Wednesday, July 12, 2017

The Berlin Painter: Athenian Vase-Painting in Early 5th Century B.C.


The Berlin Painter, his real name and story unknown, painted many beautiful vases for all kinds of uses in early 5th century Greece. That's 2500 years ago! This is a lovely traveling exhibit organized by Princeton University Art Museum and made possible by many private and public funders, including NEA. Thanks to them. Photos: Some of the 84 vases exhibited, beautiful to examine closely; bird on a bear, a favorite (next to center photo of 3 vases); fragments and pieces (far left), showing what conservators had to work with to put them together (and upper right graphic); huge vase of red roses at Grove St. entrance near the Cafe); Teddy at the Berlin Painter-themed Exhibition gift shop, and at TMA entrance (couldn't resist!). 
Hard to read but explains how to
recognize the style of the Berlin Painter.
"The Berlin Painter and His World: Athenian Vase-Painting in the early Fifth Century B.C' is now at the Toledo Museum of Art, and it's a most enjoyable exhibit.  The vases, painted in a technique known as red-figure ceramics, are nicely displayed and have limited but helpful text, which I always appreciate.  The vase-paintings are attributed to one painter, called simply the Berlin Painter, his real name unknown, his gender determined by anthropologists and historians, his style bold and distinctive.

The Berlin Painter. A master artisan. His personal story may be unknown, but the Greek world he inhabited comes alive through his vase-painting. Through his eyes we see the gods and goddesses, the heroes and mortals of the early 5th century BC, at war, at peace, at work, at play.  We see Zeus and Athena, Demeter and Dionysos, Achilles and Hector and Aegina. We see warriors and nymphs and satyrs. We see Herakles (the Greek transliteration of Hercules) at some of his 12 labors, taking me back to reading Latin with Mrs. Bullard at the Harley School. It also inspired me to look for Haley's Classic Myths, a  great book that she gave me as a gift.  I especially loved the paintings of nature, a bird on a bear, a sprig of flowers, floral motifs and ivy wreaths.

I wondered how the vases could be in such perfect shape. Thankfully a well-curated text explained that while some vases were found in burial places and in tact, most were scattered in a thousand pieces and had to be painstakingly put together. If you look very closely at some of the vases, now 2500 years old, you can see the seams where small fragments were glued together. The results are amazing. 

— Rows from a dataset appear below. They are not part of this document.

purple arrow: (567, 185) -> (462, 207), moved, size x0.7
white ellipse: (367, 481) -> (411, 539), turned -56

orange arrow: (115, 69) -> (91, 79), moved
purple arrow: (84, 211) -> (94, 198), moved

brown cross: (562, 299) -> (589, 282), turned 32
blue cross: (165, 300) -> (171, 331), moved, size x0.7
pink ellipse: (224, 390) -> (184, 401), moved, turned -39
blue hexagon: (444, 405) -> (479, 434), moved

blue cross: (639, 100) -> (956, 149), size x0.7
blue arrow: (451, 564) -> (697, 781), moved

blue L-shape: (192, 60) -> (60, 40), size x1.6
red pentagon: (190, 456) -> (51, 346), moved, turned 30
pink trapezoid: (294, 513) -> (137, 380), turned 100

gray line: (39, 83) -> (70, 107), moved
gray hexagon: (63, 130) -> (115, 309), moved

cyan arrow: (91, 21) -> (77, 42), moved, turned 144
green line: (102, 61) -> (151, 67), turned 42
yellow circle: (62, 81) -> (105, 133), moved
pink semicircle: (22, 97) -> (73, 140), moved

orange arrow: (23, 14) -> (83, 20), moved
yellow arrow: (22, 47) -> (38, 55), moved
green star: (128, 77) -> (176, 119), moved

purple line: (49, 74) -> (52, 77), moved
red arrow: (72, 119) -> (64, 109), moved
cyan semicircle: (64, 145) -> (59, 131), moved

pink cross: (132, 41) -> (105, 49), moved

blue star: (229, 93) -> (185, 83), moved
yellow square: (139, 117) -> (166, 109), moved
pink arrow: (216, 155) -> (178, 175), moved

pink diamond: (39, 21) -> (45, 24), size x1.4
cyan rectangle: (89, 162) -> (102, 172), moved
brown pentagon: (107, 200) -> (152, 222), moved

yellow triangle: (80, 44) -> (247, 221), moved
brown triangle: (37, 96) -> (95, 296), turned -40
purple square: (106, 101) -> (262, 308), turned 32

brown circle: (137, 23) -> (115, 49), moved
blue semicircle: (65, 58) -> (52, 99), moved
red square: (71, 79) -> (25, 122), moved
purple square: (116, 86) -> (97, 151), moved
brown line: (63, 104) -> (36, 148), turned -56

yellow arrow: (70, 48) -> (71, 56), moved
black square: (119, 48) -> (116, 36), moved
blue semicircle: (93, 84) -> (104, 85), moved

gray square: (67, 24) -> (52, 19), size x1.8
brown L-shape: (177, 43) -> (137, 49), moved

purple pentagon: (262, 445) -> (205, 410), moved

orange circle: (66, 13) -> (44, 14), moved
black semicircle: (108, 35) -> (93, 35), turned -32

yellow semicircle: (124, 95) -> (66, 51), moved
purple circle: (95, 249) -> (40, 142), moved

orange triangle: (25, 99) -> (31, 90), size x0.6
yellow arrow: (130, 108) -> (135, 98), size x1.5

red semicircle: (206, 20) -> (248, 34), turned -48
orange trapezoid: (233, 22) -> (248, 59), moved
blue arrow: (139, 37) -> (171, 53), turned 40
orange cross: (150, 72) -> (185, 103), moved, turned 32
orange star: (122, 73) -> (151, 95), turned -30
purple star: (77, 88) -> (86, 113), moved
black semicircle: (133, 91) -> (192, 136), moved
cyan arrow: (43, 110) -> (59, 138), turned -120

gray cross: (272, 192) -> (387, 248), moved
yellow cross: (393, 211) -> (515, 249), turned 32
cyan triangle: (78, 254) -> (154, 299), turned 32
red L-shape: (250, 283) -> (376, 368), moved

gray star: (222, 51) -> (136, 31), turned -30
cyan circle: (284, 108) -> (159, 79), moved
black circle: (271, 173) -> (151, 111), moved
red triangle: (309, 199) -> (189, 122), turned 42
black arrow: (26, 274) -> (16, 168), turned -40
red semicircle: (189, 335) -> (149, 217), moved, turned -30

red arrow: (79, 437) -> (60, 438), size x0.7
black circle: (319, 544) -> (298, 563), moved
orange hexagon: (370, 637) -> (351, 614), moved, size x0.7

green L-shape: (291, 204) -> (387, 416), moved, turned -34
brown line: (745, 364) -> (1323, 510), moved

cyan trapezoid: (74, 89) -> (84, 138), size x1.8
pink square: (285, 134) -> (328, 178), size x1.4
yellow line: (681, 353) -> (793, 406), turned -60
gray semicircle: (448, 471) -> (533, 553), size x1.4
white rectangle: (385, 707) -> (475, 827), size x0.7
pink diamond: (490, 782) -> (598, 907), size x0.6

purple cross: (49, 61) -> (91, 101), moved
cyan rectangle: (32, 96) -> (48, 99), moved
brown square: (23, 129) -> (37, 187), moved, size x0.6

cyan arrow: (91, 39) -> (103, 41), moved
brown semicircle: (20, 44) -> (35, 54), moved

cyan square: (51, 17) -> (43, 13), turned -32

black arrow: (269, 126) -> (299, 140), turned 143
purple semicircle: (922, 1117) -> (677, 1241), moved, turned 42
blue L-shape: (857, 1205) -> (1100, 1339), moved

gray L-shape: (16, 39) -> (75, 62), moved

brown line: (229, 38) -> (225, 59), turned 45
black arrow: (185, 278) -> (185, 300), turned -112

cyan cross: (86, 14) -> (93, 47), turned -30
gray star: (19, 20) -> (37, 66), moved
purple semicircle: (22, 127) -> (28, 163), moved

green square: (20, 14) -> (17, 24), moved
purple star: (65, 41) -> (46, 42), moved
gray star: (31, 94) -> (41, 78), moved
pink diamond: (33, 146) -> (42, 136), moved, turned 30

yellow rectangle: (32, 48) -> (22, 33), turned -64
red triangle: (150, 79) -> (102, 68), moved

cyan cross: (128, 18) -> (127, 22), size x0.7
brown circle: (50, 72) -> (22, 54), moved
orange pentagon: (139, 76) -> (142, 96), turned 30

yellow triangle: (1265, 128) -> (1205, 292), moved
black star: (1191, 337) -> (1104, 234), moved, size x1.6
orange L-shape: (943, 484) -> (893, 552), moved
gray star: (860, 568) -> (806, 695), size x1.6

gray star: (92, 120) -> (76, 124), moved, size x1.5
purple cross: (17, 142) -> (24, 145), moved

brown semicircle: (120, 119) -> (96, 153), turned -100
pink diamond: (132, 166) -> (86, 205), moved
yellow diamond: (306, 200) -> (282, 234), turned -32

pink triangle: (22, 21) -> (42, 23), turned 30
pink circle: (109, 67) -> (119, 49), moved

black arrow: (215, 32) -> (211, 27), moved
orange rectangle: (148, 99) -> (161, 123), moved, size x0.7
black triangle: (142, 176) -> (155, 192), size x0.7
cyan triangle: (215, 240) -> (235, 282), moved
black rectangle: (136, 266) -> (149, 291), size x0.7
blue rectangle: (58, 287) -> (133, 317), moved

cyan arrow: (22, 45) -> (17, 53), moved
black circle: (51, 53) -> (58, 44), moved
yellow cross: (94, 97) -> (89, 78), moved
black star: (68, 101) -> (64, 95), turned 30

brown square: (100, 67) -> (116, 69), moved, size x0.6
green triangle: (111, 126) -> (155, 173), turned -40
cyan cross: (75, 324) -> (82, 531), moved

From the Catalogue: "The Berlin Painter and His World is a celebration of ancient Greece and of the ideals of reason, proportion, and human dignity that are its legacy. Focusing on the extraordinary work of a single anonymous master artisan, the exhibition provides a window onto ancient Athenian society at a time of economic growth and cultural flourishing through the art of vase-painting, the largest body of pictorial imagery to have survived from antiquity. Depictions of myths, cult, and daily life on red-figure vases posit questions on love and war, life and death, that still resonate today./  Though the artist’s elegant style has long been appreciated, this is the first exhibition devoted to the Berlin Painter. The exhibition features eighty-four vessels and statuettes of the early fifth century B.C., gathered from museums and private collections around the globe, and examines the elements of this artist’s style that allow the attribution of objects to his hand while affording unique insights into life 2,500 years ago."
These three graceful, colorful hand-blown vases, in the Berlin Painter-themed Exhibition gift shop,
were inspired by Greek ceramic vessels and created in TMA's Glass Pavilion by glass artist Alan Iwamura.